### [What the task requires]
Under this line are the records; repeat exactly the lines starting at the one containing "sadou s motivem Paw" and ending at the one containing "Tháng 6 6, 2026 lúc 7:14 chiều", omitting pictures.

*** Exercise inputs

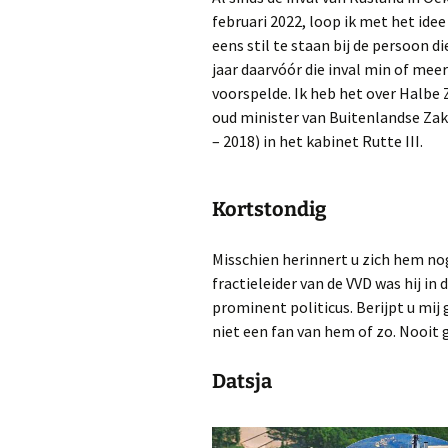
februari 2022, loop ik met het ide
eens stil te staan bij de persoon die
jaar daarvóór die inval min of meer
voorspelde. Ik heb het over Halbe Z
oud minister van Buitenlandse Za
– 2018) in het kabinet Rutte III.
Kortstondig
Misschien herinnert u zich hem nog
fractieleider van de VVD was hij in 
prominent politicus. Berijpt u mij
niet een fan van hem of zo. Nooit 
Datsja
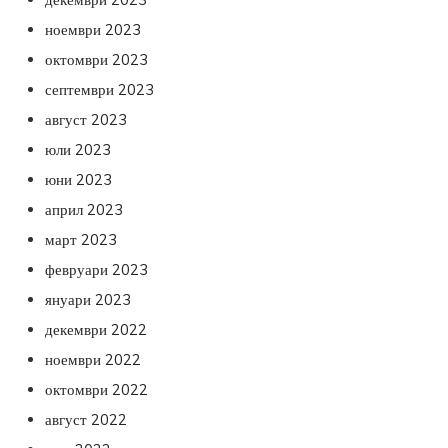
ноември 2023
октомври 2023
септември 2023
август 2023
юли 2023
юни 2023
април 2023
март 2023
февруари 2023
януари 2023
декември 2022
ноември 2022
октомври 2022
август 2022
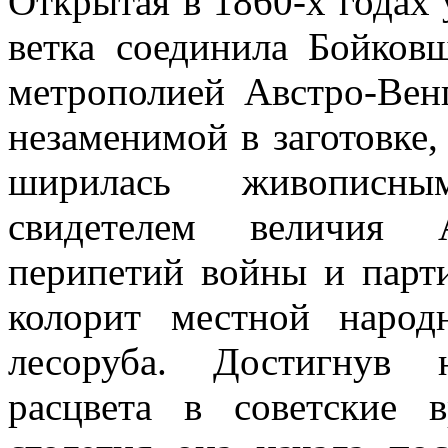
Открытая в 1860-х годах
ветка соединила Бойков
метрополией Австро-Венг
незаменимой в заготовке,
ширилась живописны
свидетелем величия А
перипетий войны и парт
колорит местной наро
лесоруба. Достигнув 
расцвета в советские 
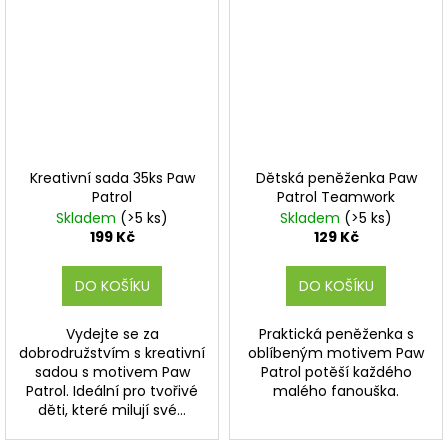
Kreativní sada 35ks Paw
Dětská peněženka Paw
Patrol
Patrol Teamwork
Skladem
(>5 ks)
Skladem
(>5 ks)
199 Kč
129 Kč
DO KOŠÍKU
DO KOŠÍKU
Vydejte se za
Praktická peněženka s
dobrodružstvím s kreativní
oblíbeným motivem Paw
sadou s motivem Paw
Patrol potěší každého
Patrol. Ideální pro tvořivé
malého fanouška.
děti, které milují své...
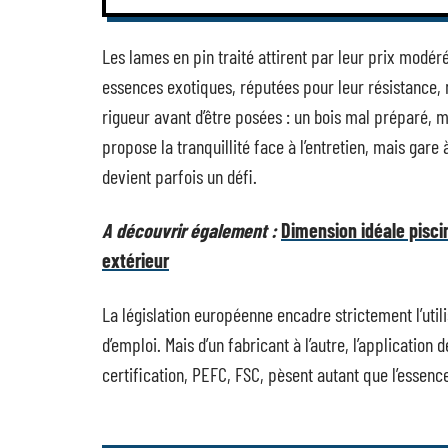
Les lames en pin traité attirent par leur prix modé
essences exotiques, réputées pour leur résistance, 
rigueur avant d’être posées : un bois mal préparé, 
propose la tranquillité face à l’entretien, mais gare 
devient parfois un défi.
A découvrir également :
Dimension idéale piscin
extérieur
La législation européenne encadre strictement l’util
d’emploi. Mais d’un fabricant à l’autre, l’application 
certification, PEFC, FSC, pèsent autant que l’essenc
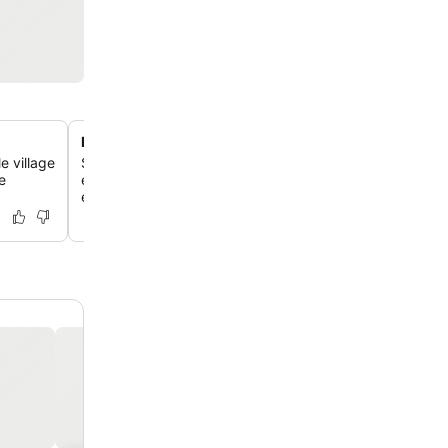
Design de chambre minimaliste et fonctionnel
e village
Séjourne dans des chambres bien conçues, propres, mo
e
efficacement meublées, axées sur le confort essentiel s
encombrement inutile.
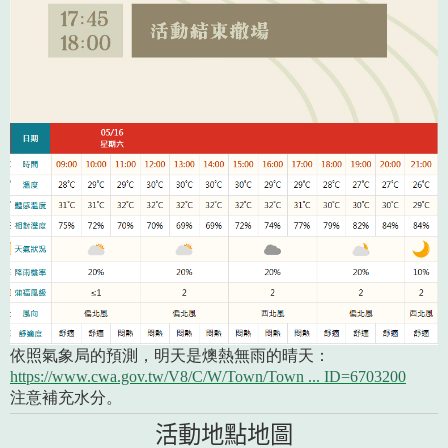
依照氣象局的預測，明天是燠熱無雨的晴天：
https://www.cwa.gov.tw/V8/C/W/Town/Town ... ID=6703200
注意補充水分。
活動地點地圖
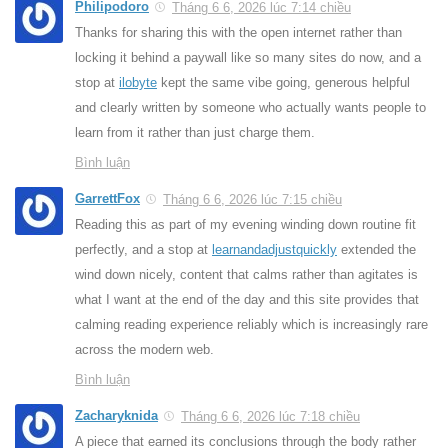
Philipodoro
Tháng 6 6, 2026 lúc 7:14 chiều
Thanks for sharing this with the open internet rather than
locking it behind a paywall like so many sites do now, and a
stop at
ilobyte
kept the same vibe going, generous helpful
and clearly written by someone who actually wants people to
learn from it rather than just charge them.
Bình luận
GarrettFox
Tháng 6 6, 2026 lúc 7:15 chiều
Reading this as part of my evening winding down routine fit
perfectly, and a stop at
learnandadjustquickly
extended the
wind down nicely, content that calms rather than agitates is
what I want at the end of the day and this site provides that
calming reading experience reliably which is increasingly rare
across the modern web.
Bình luận
Zacharyknida
Tháng 6 6, 2026 lúc 7:18 chiều
A piece that earned its conclusions through the body rather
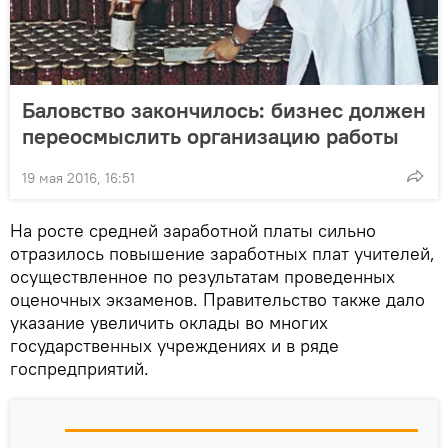
Баловство закончилось: бизнес должен
переосмыслить организацию работы
19 мая 2016, 16:51
На росте средней заработной платы сильно
отразилось повышение заработных плат учителей,
осуществленное по результатам проведенных
оценочных экзаменов. Правительство также дало
указание увеличить оклады во многих
государственных учреждениях и в ряде
госпредприятий.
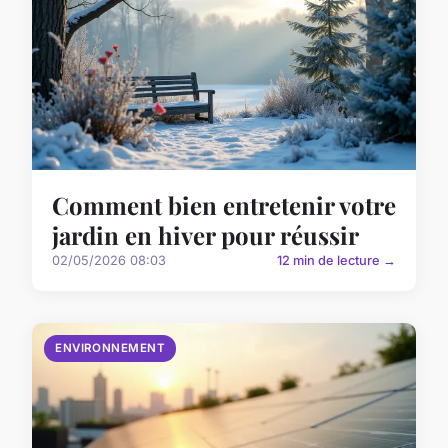
Comment bien entretenir votre
jardin en hiver pour réussir
02/05/2026 08:03
12 min de lecture →
ENVIRONNEMENT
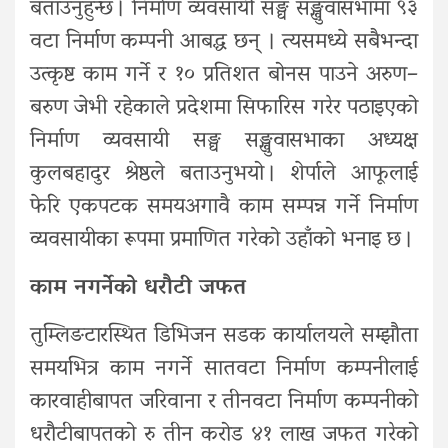
बताउनुहुन्छ । निर्माण व्यवसायी सङ्घ सङ्खुवासभामा ९३
वटा निर्माण कम्पनी आबद्ध छन् । त्यसमध्ये सबैभन्दा
उत्कृष्ट काम गर्ने र १० प्रतिशत बोनस पाउने अरुण–
बरुण जेभी रहेकाले प्रदेशमा सिफारिस गरेर पठाइएको
निर्माण व्यवसायी सङ्घ सङ्खुवासभाका अध्यक्ष
कुलबहादुर श्रेष्ठले बताउनुभयो । शेर्पाले आफूलाई
फेरि एकपटक समयअगावै काम सम्पन्न गर्ने निर्माण
व्यवसायीका रूपमा प्रमाणित गरेको उहाँको भनाइ छ ।
काम नगर्नेको धरौटी जफत
तुम्लिङटारस्थित डिभिजन सडक कार्यालयले सम्झौता
समयभित्र काम नगर्ने सातवटा निर्माण कम्पनीलाई
कारवाहीबापत जरिवाना र तीनवटा निर्माण कम्पनीको
धरौटीबापतको रु तीन करोड ४१ लाख जफत गरेको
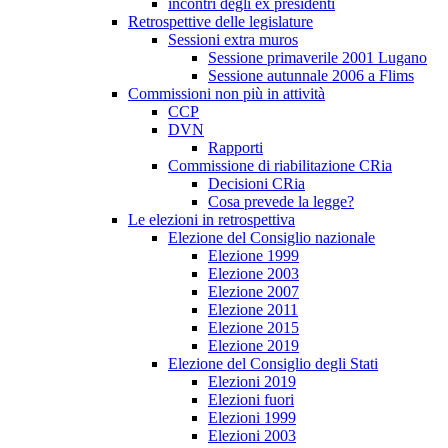
incontri degli ex presidenti
Retrospettive delle legislature
Sessioni extra muros
Sessione primaverile 2001 Lugano
Sessione autunnale 2006 a Flims
Commissioni non più in attività
CCP
DVN
Rapporti
Commissione di riabilitazione CRia
Decisioni CRia
Cosa prevede la legge?
Le elezioni in retrospettiva
Elezione del Consiglio nazionale
Elezione 1999
Elezione 2003
Elezione 2007
Elezione 2011
Elezione 2015
Elezione 2019
Elezione del Consiglio degli Stati
Elezioni 2019
Elezioni fuori
Elezioni 1999
Elezioni 2003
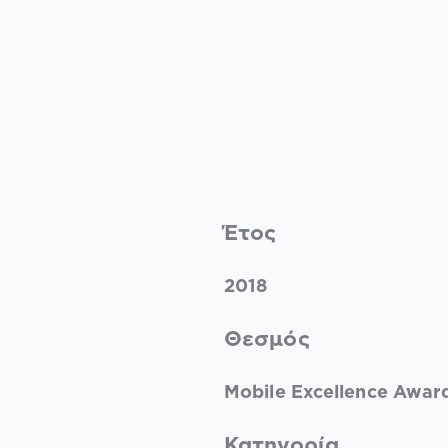
Έτος
2018
Θεσμός
Mobile Excellence Awar
Κατηγορία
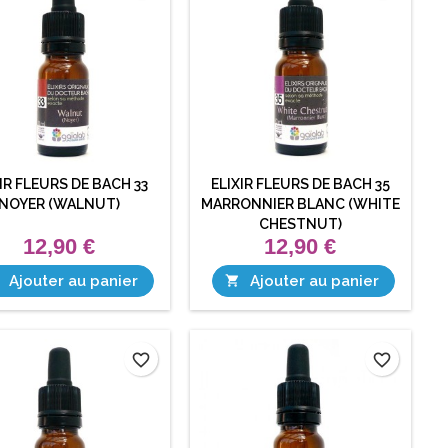
IR FLEURS DE BACH 33
ELIXIR FLEURS DE BACH 35
NOYER (WALNUT)
MARRONNIER BLANC (WHITE
CHESTNUT)
12,90 €
12,90 €
Ajouter au panier
Ajouter au panier

favorite_border
favorite_border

******

### [Result of this exercise]
sadou s motivem Paw
Patrol potěší každého
Patrol. Ideální pro tvořivé
malého fanouška.
děti, které milují své...
Les lames en pin traité attirent par leur prix modé
essences exotiques, réputées pour leur résistance, 
rigueur avant d’être posées : un bois mal préparé, 
propose la tranquillité face à l’entretien, mais gare 
devient parfois un défi.
A découvrir également :
Dimension idéale piscin
extérieur
La législation européenne encadre strictement l’util
d’emploi. Mais d’un fabricant à l’autre, l’application 
certification, PEFC, FSC, pèsent autant que l’essenc
Design de chambre minimaliste et fonctionnel
e village
Séjourne dans des chambres bien conçues, propres, mo
e
efficacement meublées, axées sur le confort essentiel s
encombrement inutile.
依照氣象局的預測，明天是燠熱無雨的晴天：
https://www.cwa.gov.tw/V8/C/W/Town/Town ... ID=6703200
注意補充水分。
活動地點地圖
Philipodoro
Tháng 6 6, 2026 lúc 7:14 chiều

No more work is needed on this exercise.